It was so dark that the two lads could scarcely see each other as they lay on top of the frail structure that separated them from the deep, clasping each other’s hands.

Presently, in the fitful phosphorescent light of the water, some dark object seemed to float up alongside; and Jonathan gave vent to a scream of horror, that rang through the silence of the night.

“Oh, what is that?” he exclaimed.

And if David had not clutched him, he would have plunged headlong from the raft into the sea in his fright and agonised terror.


Story 3—Chapter IV.

Alone on the Ocean.

For hours the two boys remained in a sort of nameless terror, David feeling almost as frightened as Jonathan, although he concealed his fright in order to reassure his companion, with the terrible object that had excited their fear bobbing up and down alongside them, and occasionally coming with a crash against their frail raft, that threatened to annihilate it and send them both into the water, when it would be all over with them.

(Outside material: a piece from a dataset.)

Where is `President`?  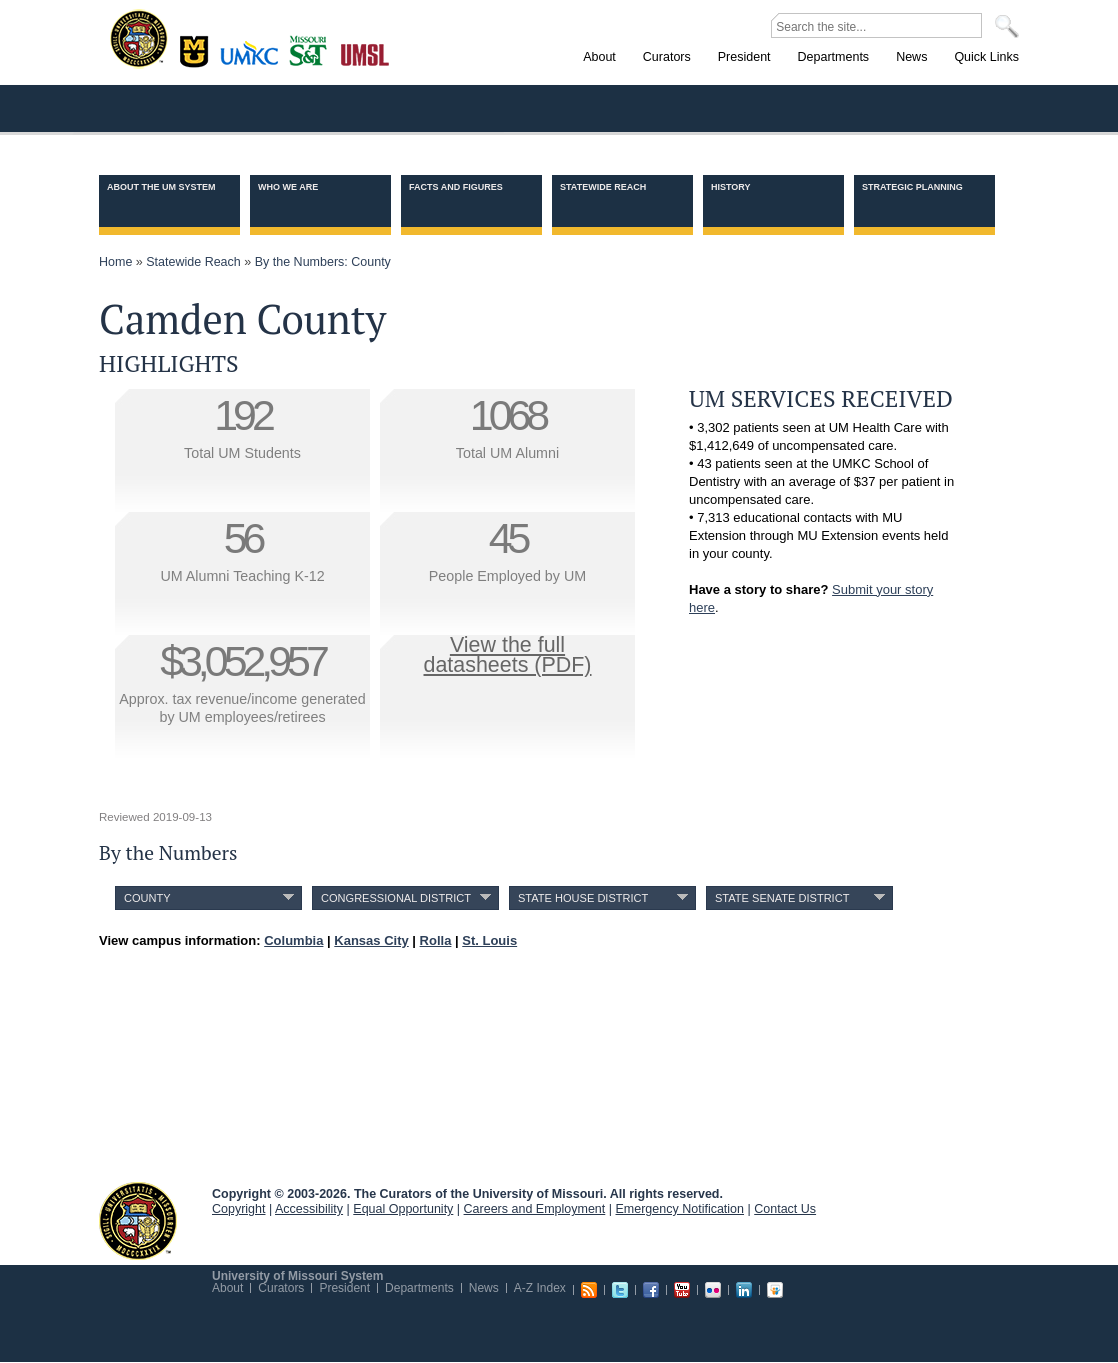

The night was pitch dark, for the mist that hung over the surface of the deep appeared to increase in intensity, and they could not see even the faint glimmer of a star to cheer them; while all they could hear was the lapping of the waves as they washed by them, and the ripple and swish of some billow as it overtopped its crest, and spent its strength in eddies of circling foam, as David could imagine—for the darkness rendered everything invisible now, even the platform on which they were supported, and the unknown companion beside them, which might be anything, and their very hands when held before their faces.